クイックガイド

セイカーハヤブサ

Ben Hoare

この大きくて力強いハヤブサは、大草原地帯の生息地損失と、タカ狩りに利用するための違法鳥類取引によって絶滅の脅威にさらされています。ヨーロッパおよび中央アジアでは最も急激に減少している猛禽類のひとつです。

概要
東ヨーロッパでセイカーハヤブサの本拠地だった乾燥した草原地帯は、そこに適した作物の栽培のために耕されてしまいました。農業による生息地の損失は、中央アジアにおいても問題になっています。セイカーは時には農薬に侵されたげっ歯動物を食べて毒に侵されたり、巣にいるときに牧羊夫や農夫に迫害されます。

他の脅威
しかしながら、それ以上にこの種にとって極めて恐ろしい脅威は、若いセイカーの国際取引です。若いセイカーはタカ匠が訓練しやすいことから非常に人気があります。毎年シリアだけで、何百羽も捕らえられていると推測されています。

慈善団体の保護活動
王立鳥類保護協会(RSPB)および協会の姉妹組織であるブルガリア鳥類保護協会(BSPB)が、共にブルガリアの大草原地帯で絶滅危惧種とされるこの猛禽の救済に取り組んでいます。セイカーは彼らの共同プロジェクトにとって「最重要種」のひとつです。

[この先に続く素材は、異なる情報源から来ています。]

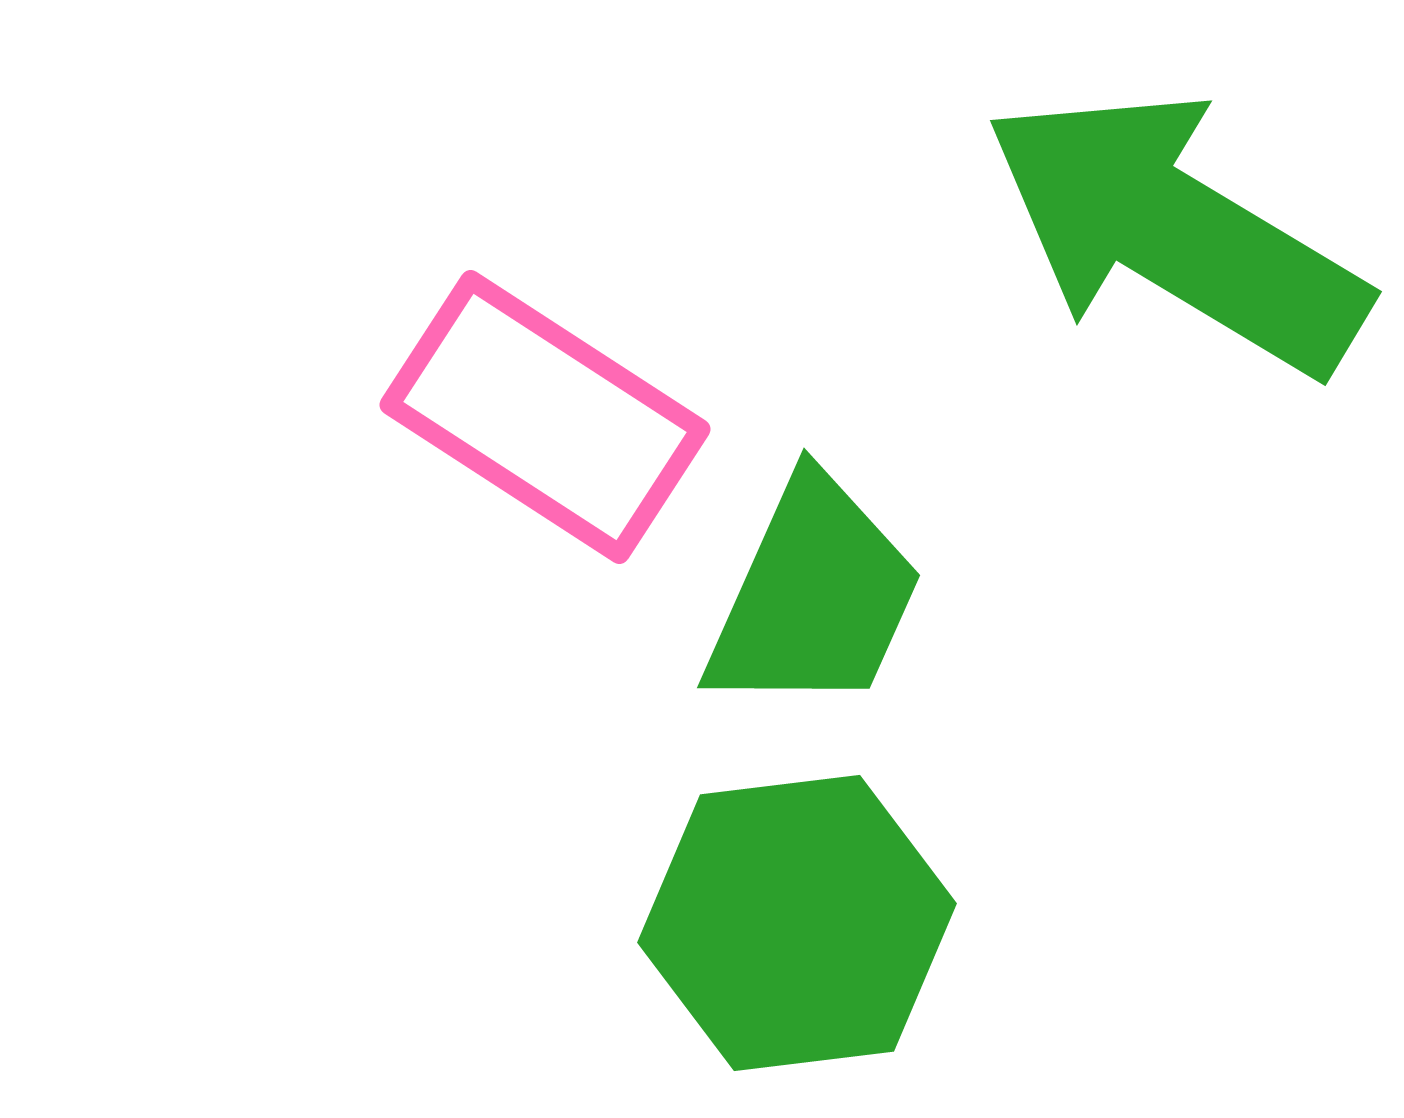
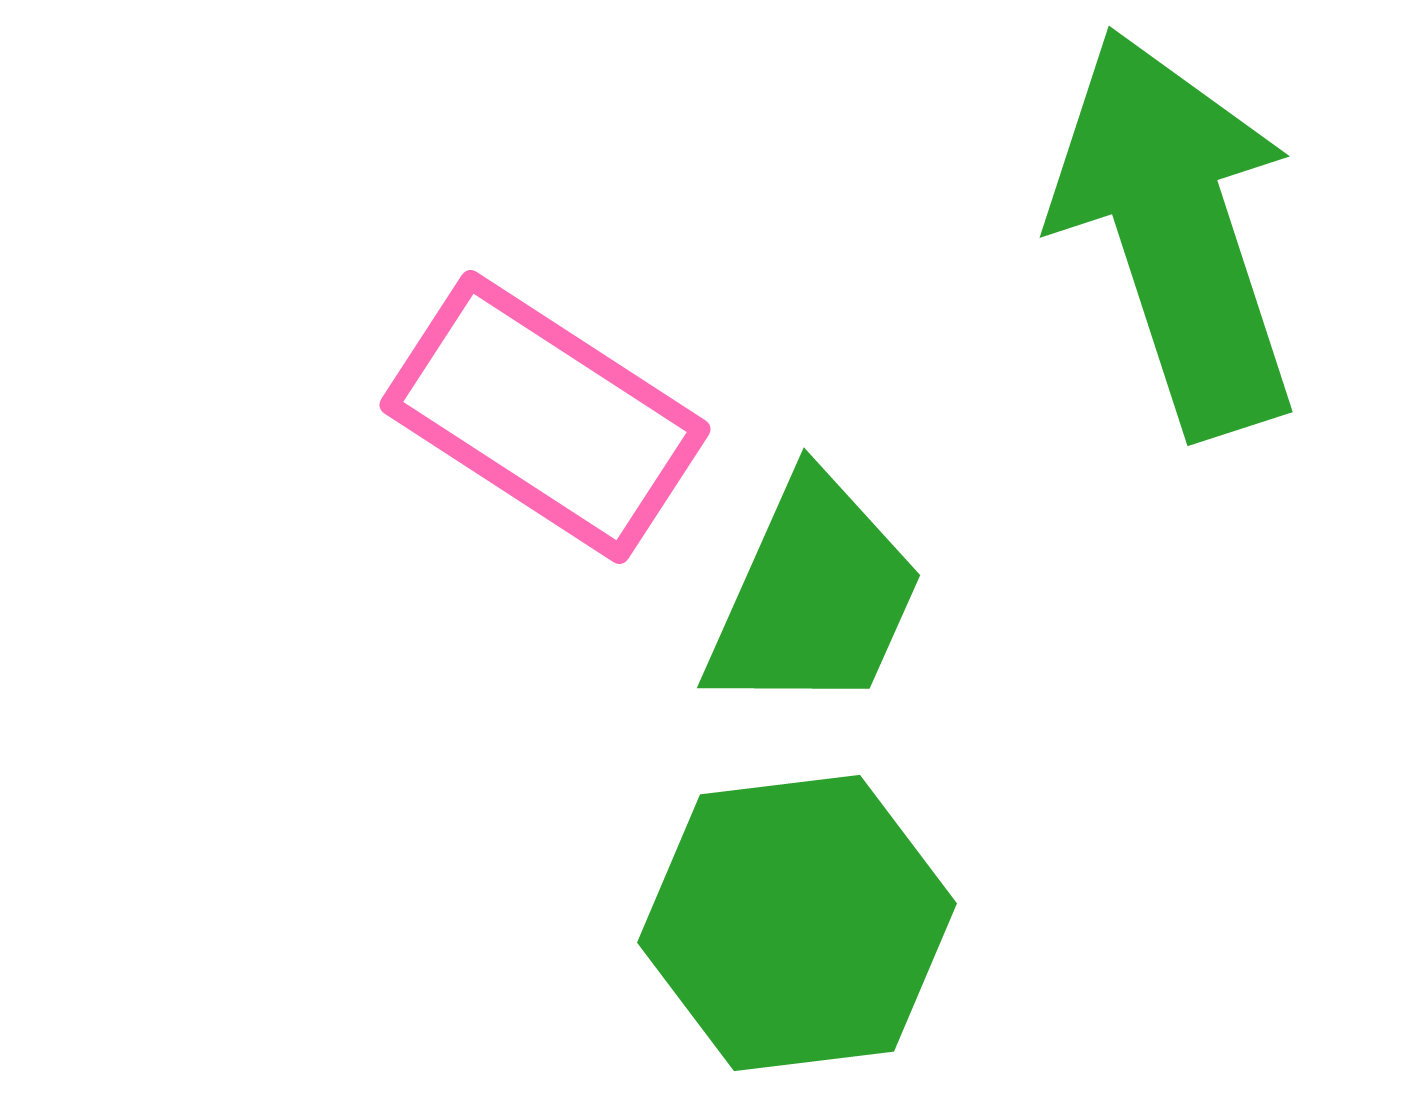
green arrow: rotated 41 degrees clockwise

このふたつの組織は、フルがリアに残っている数少ない貴重なセイカーの巣を守るために、巣の保護計画を開始しました。加えて、ブルガリアの国営電力会社が鉄塔にハヤブサ用人口巣箱の取り付けに協力してくれています。目標は、人間からの妨害を受けない場所に数百個の巣箱を取り付けることです。

BSPBの詳細
その一方、BSPBはこの見事な猛禽が直面している脅威について国民意識を高める活動を開始しました。 またBSPBは、セイカーの違法取引に対処し、ヨーロッパで最も蔑ろにされている生息地のひとつでもあるブルガリアの野生動物に富んだ草原地帯の法的保護獲得のため、積極的にブルガリア政府や他の政府機関と活動しています。

自然を救おう
ご寄付をBBCワイルドライフ基金にお寄せください。当基金は、BSPBが重要な活動を継続できるよう支援しています。


マメ知識

  • セイカーハヤブサは自分たちの巣を作らず、ノスリやカラスの古巣を利用します。
  • 獲物をめがけて急降下する際は、そのスピードが最高で時速200マイルにも達します。
  • セイカーは自分たちよりも大きな獲物を狙うことがあり、アオサギでさえ殺すことで知られています。
  • 毎年、6千羽以上の野生のセイカーが捕獲され、中東で売られています。
  • 中には非常に淡い羽色のセイカーもいて、飛んでいると、ほぼ真っ白に見えることがあります。裕福なタカ匠は、惜しみなくこれらの魅力的な鳥に多額の料金を支払います。
  • セイカーはイギリス諸島では自然発生しないと考えられています。 イギリスやアイルランドで目撃されたセイカーハヤブサは、ほぼ確実に飼育されていた鳥が逃げたか、飼い主が意図的に逃がしたかのどちらかです。